An analysis of ‘Gone with the Wind’ by Margaret Mitchell hardly comes without a debate on the racial controversies contained in the novel and the ruthless materialism of the protagonist. The novel leaves many things wanting in light of the political correctness of our modern day. But it may be better understood or perhaps just tolerated when viewed in the context of the racially divided society of the era it depicts.
The South as used in ‘Gone with the Wind’ refers to the American states that formed a Confederacy that tried to secede from the United States of America by going to war in 1861. Some of the Confederacy states are South Carolina, Mississippi, Alabama, Texas, Florida, Louisiana, Virginia, Arkansas, North Carolina, Kentucky, and Georgia where ‘Gone with the Wind’ is set. These states are located deep into the southern region of the United States of America.

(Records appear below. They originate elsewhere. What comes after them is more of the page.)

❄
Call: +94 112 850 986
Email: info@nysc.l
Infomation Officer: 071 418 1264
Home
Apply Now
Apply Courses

In ‘Gone with the Wind’, The South is sometimes used interchangeably with The Confederacy. The South was a region that thrived on slavery because slaves were used in cultivating cotton which was the base of the economy at the time.
Gone with the Wind was set in an era where slavery was still an active social institution and the economic anchor of the cotton-based prosperity of The South. Therefore the only known relationship between the blacks and the whites of that historical period was that of master-slave relationship and not that of humans equal before the law.

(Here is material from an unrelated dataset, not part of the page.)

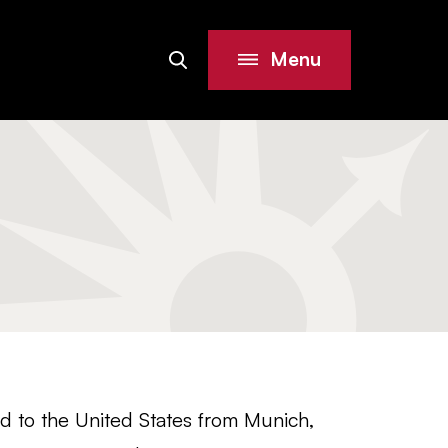
Menu
Search
Site
ed to the United States from Munich,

And even decades later when Margaret Mitchell wrote the book, she was still in a society that had not completely integrated blacks and whites as equals. Many public places in 1936 were still off-limits to blacks and this might have been the reason for Margaret Mitchell’s ignorant view of how slavery affects the blacks in Gone with the Wind.
The American Civil War
Gone with the Wind narrates the tale of the war from the personal experiences of the people of the defeated belligerent, The Confederacy. How their civilization was destroyed by the war, how some clung to the lost old days and lost themselves, and how a number of survivors made the best out of the situation and adapted to change.

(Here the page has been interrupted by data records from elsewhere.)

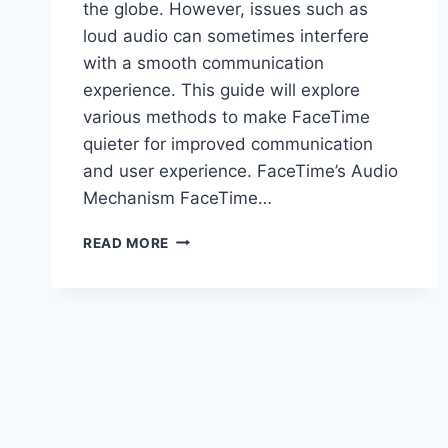
the globe. However, issues such as
loud audio can sometimes interfere
with a smooth communication
experience. This guide will explore
various methods to make FaceTime
quieter for improved communication
and user experience. FaceTime’s Audio
Mechanism FaceTime…
HOW
READ MORE
TO
MAKE
FACETIME
QUIETER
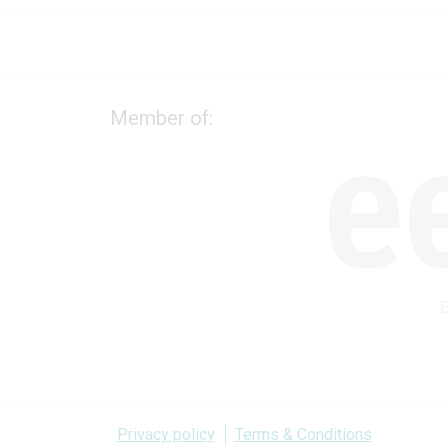
Member of:
Privacy policy
Terms & Conditions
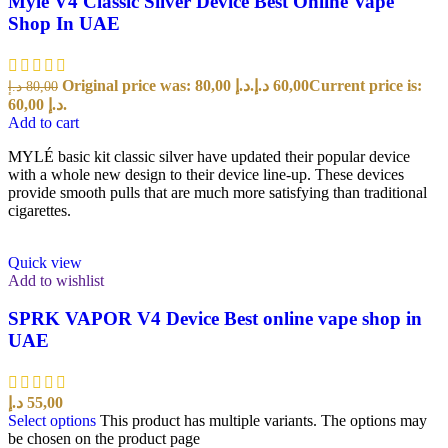
Myle V4 Classic Silver Device Best Online Vape
Shop In UAE
Original price was: 80,00 د.إ.
د.إ
60,00
Current price is:
د.إ
80,00
60,00 د.إ.
Add to cart
MYLÉ basic kit classic silver have updated their popular device
with a whole new design to their device line-up. These devices
provide smooth pulls that are much more satisfying than traditional
cigarettes.
Quick view
Add to wishlist
SPRK VAPOR V4 Device Best online vape shop in
UAE
د.إ
55,00
Select options
This product has multiple variants. The options may
be chosen on the product page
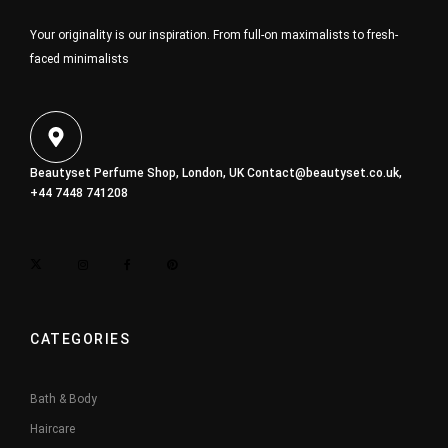
Your originality is our inspiration. From full-on maximalists to fresh-
faced minimalists
Beautyset Perfume Shop, London, UK
Contact@beautyset.co.uk
,
+44 7448 741208
CATEGORIES
Bath & Body
Haircare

Margaret Mitchell was inspired by an unforgettable ride through the war-torn ruins of Jonesboro with her mother telling her that only people that have something of worth in themselves can rise out of such ruins. She depicts that ruin in Gone with the Wind as Scarlett rides back to Tara after the fall of Atlanta. It is said that it was the only part of the book that Margaret Mitchell wanted unchanged during the editing of the ‘Gone with the Wind’ manuscript.
Morality and Hardship
The story of Gone with the Wind shows how hardship and starvation can screw up the spectrum of morality on the prism of survival. People’s virtues are often overshadowed by vices when everything is reduced to a basic struggle for survival. For instance, the valet of the O’Hara family, Pork who was never stealing in peaceful times was reduced to stealing food to sustain the household of Tara and Scarlett who would have chastised him in normal circumstances, did not chastise him because she realized their options were limited to stealing or dying of starvation.
There is something of the hardships of the Reconstruction era that resonates with the hardships of the Great Depression of America that occurred during the writing of Gone with the Wind in Margaret Mitchell’s own lifetime.
How does Gone with the Wind relate to History?
Gone with the Wind gives an account of the American Civil War and The Reconstruction Era from the perspective of rich white Southerners. However, it is a fictitious creation and may contain historical inaccuracies. Yet, it still serves as a reference point for debates among historians. It also relates the racial divisions of the era in which it was set as well as societal ideas of propriety and gender dynamics at the time.
Is Gone with the Wind historically accurate?
There are many controversies about the historical accuracy of events in Gone with the Wind and so it is perhaps not the most reliable source for historical facts. For instance, the depiction of slavery is said not to represent the true state of affairs at the time and historians have also pointed out many inconsistencies in the details of the American Civil War in the novel.
Is Gone with the Wind considered historical fiction?
Yes, Gone with the Wind is historical fiction. Historical fiction is a genre of literature that sets its narration and characters in a time frame from the past.
Gone with the Wind is historical fiction because it is an imagined story that was written in the twentieth century but set in the mid-nineteenth during The American Civil War.